A researcher heats a double-stranded DNA sample and observes that regions rich in A/T base pairs separate before regions rich in G/C base pairs. Based on nucleic acid structure, what property best explains this observation?
A/T base pairs form fewer hydrogen bonds than G/C base pairs, making them less thermally stable.
A plasmid is protected from digestion in E. coli despite containing an EcoRI recognition site. What single molecular feature most likely prevents cutting, and why?
Methylation of the EcoRI recognition sequence prevents enzyme binding and cleavage.
A PCR reaction produces a strong low–molecular weight band and a weak target band. Analyze the most likely cause.
Primer-dimer formation dominated the reaction, reducing amplification of the target sequence.
Two DNA samples from different organisms are heated and then slowly cooled together. Hybrid DNA strands form, but only a small fraction of the strands successfully re-anneal. What does this result most directly indicate about the two DNA samples?

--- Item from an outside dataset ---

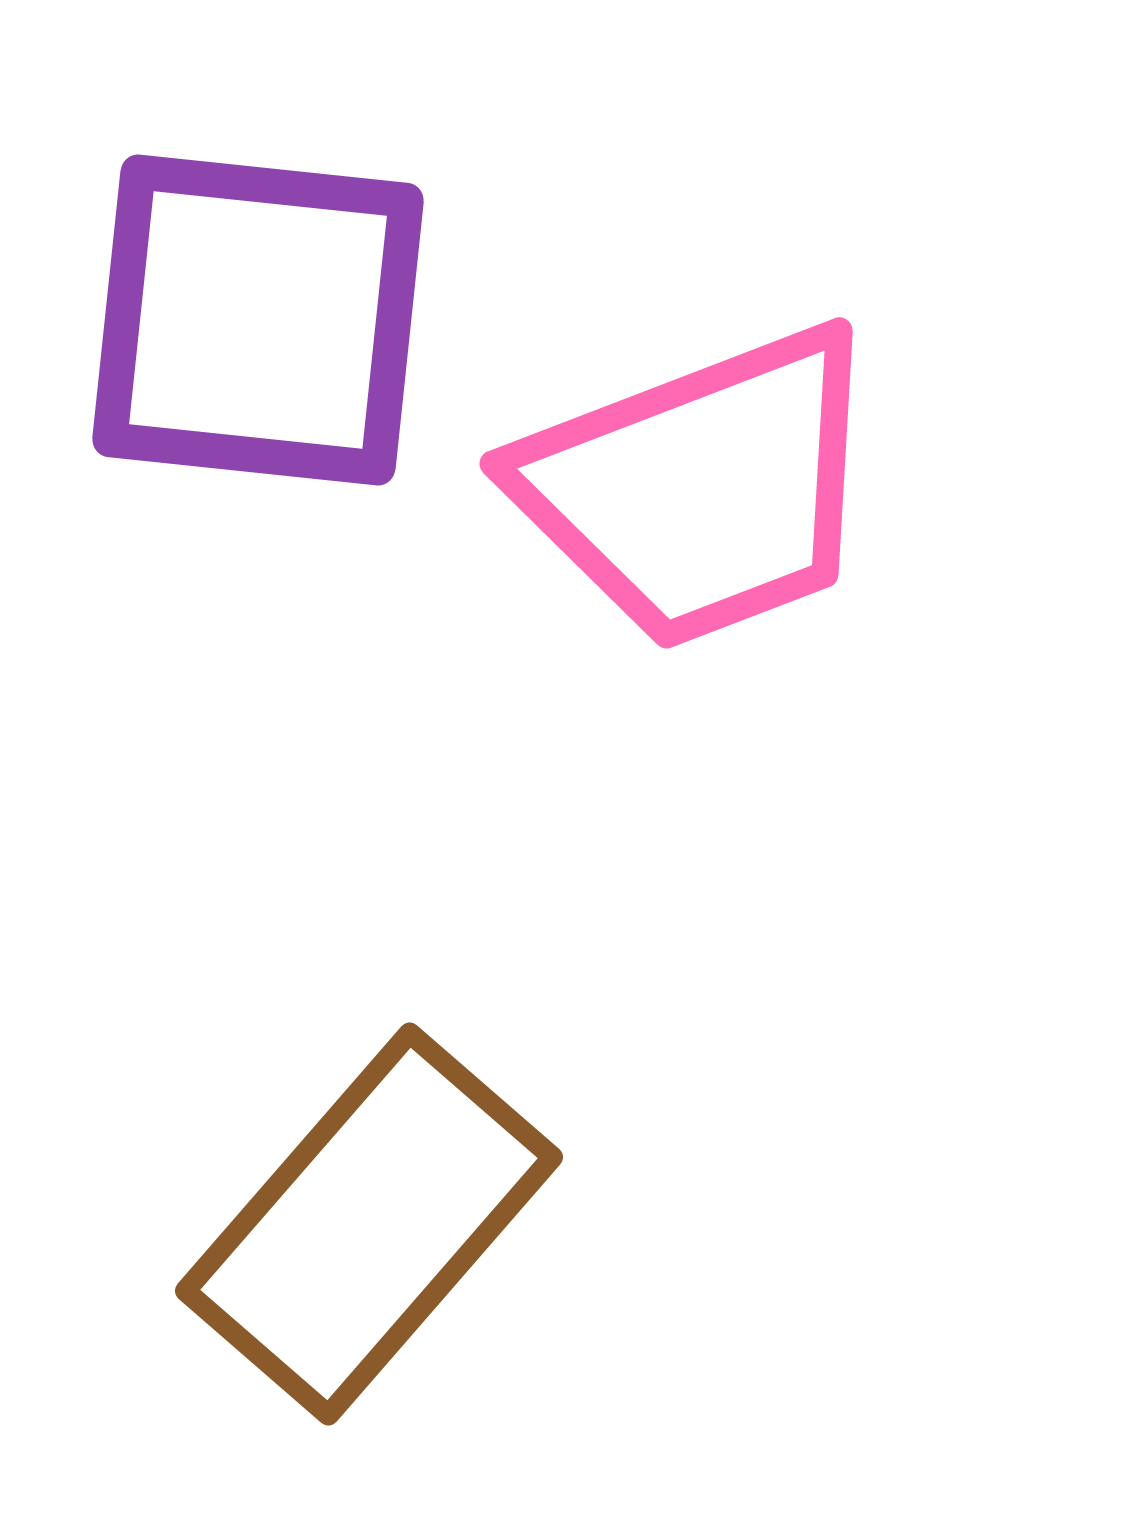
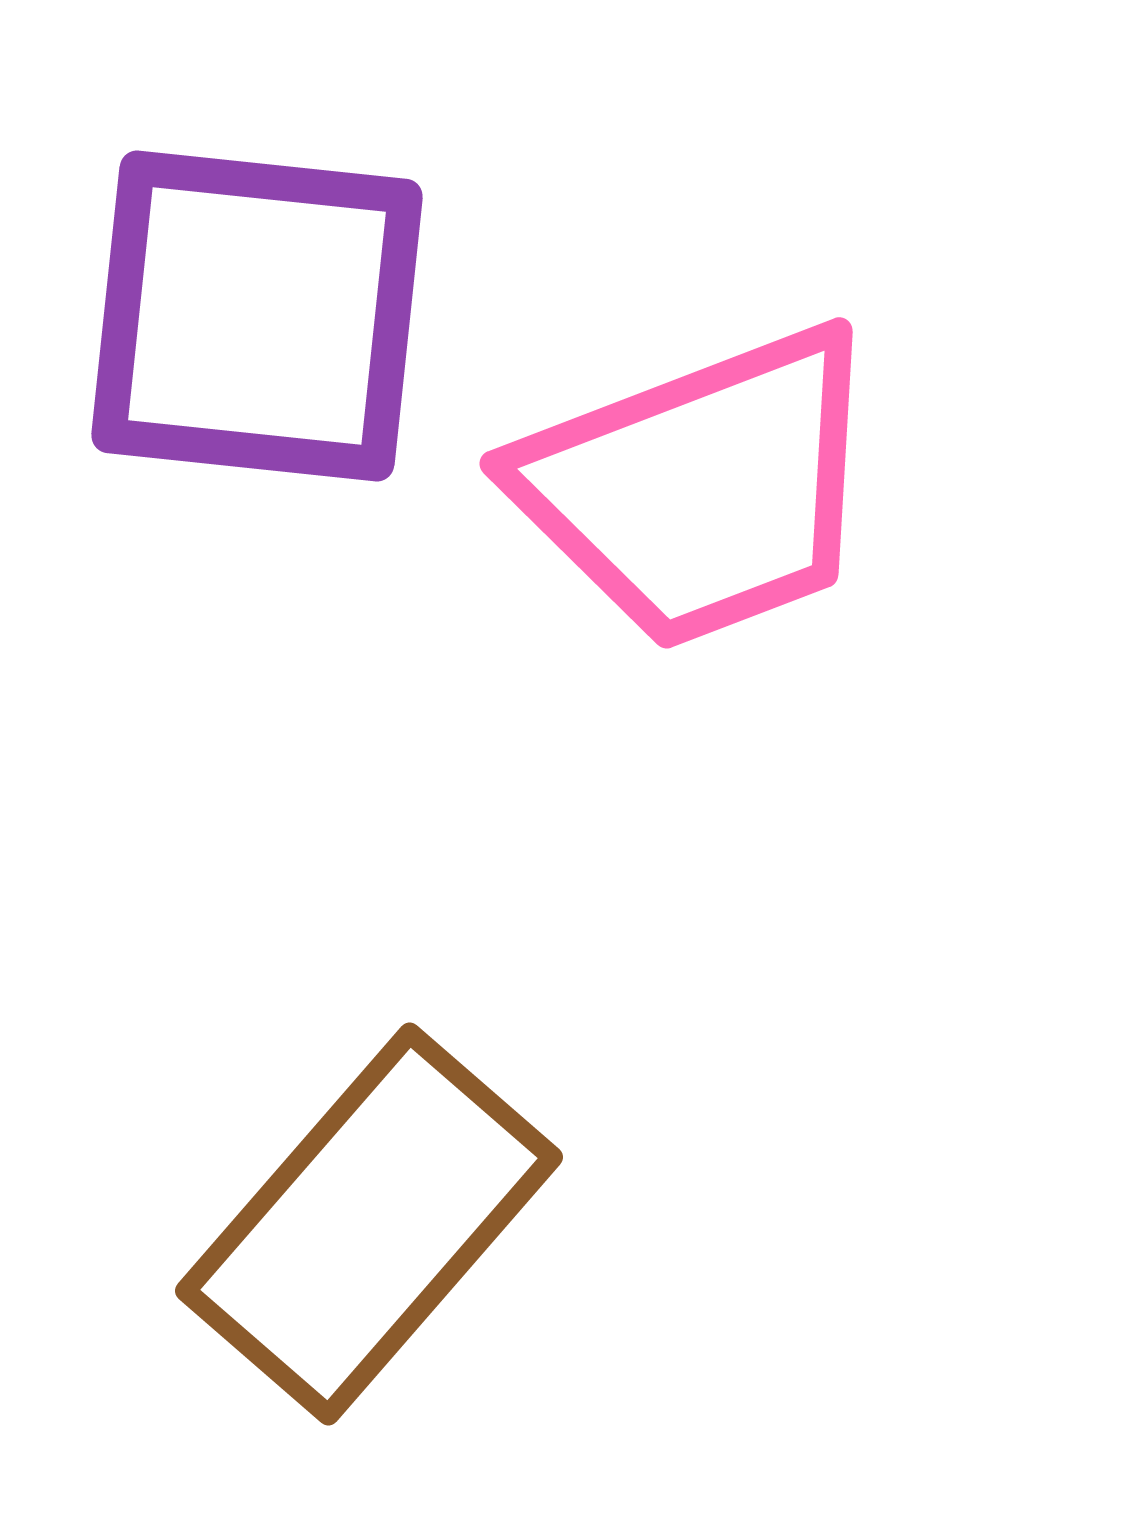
purple square: moved 1 px left, 4 px up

They share limited sequence similarity.
BamHI and BglII fragments ligate efficiently, but the resulting DNA can no longer be cut by either enzyme. What structural change explains this outcome?
Ligation destroys the original recognition sequences, creating a hybrid site no longer recognized by either enzyme.

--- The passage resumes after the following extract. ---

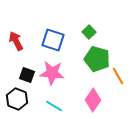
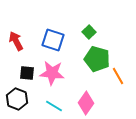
black square: moved 2 px up; rotated 14 degrees counterclockwise
pink diamond: moved 7 px left, 3 px down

A PCR reaction produces amplification in early cycles but plateaus quickly. Evaluate one likely molecular reason.
Reaction components such as primers or dNTPs became limiting, reducing amplification efficiency.
A mutation changes the primary structure of a protein by substituting a single amino acid near the protein’s active site. Which conclusion is most justified regarding the protein’s function?
The protein’s activity may be altered because changes in primary structure can affect folding and active site formation.
You need to permanently block transcription at a specific DNA locus without degrading the DNA. Which nucleic acid analog is most effective, and what is the key reason?
Peptide nucleic acid (PNA); it forms a stable triple helix that physically blocks transcription.
A researcher performs RT-PCR on two samples. After 35 cycles, Sample A shows a faint band, while Sample B shows a very bright band on an agarose gel.
Using your understanding of RT-PCR data, determine whether the researcher can conclude that Sample B has exactly five times more mRNA than Sample A. Justify your answer based on PCR mechanics.
No, the researcher cannot conclude that there is exactly a five-fold difference in mRNA abundance. Because this is end-point RT-PCR, the reaction has likely reached the plateau phase by cycle 35, where reagents such as primers or dNTPs become limiting and amplification is no longer proportional to starting template amount. While the brighter band suggests Sample B had more initial mRNA (making RT-PCR semi-quantitative), precise numerical differences cannot be determined from band intensity alone. To accurately measure a five-fold difference, real-time qPCR would be required, as it quantifies amplification during the exponential phase when signal is proportional to starting template.
You want to confirm whether a fluorescent FISH signal corresponds to a gene deletion or merely reduced expression. What single additional experiment would you perform to distinguish these possibilities?
Perform Southern blotting; absence of the band indicates deletion, presence indicates reduced expression.
GC-rich DNA templates often fail under standard PCR conditions. Design a modified PCR strategy to successfully amplify a GC-rich target and justify each change.
PCR conditions could be modified by increasing the denaturation temperature or time to improve strand separation, optimizing the annealing temperature to balance specificity and binding, and adjusting reaction chemistry (such as adding GC-friendly additives) to reduce secondary structure formation and improve polymerase access.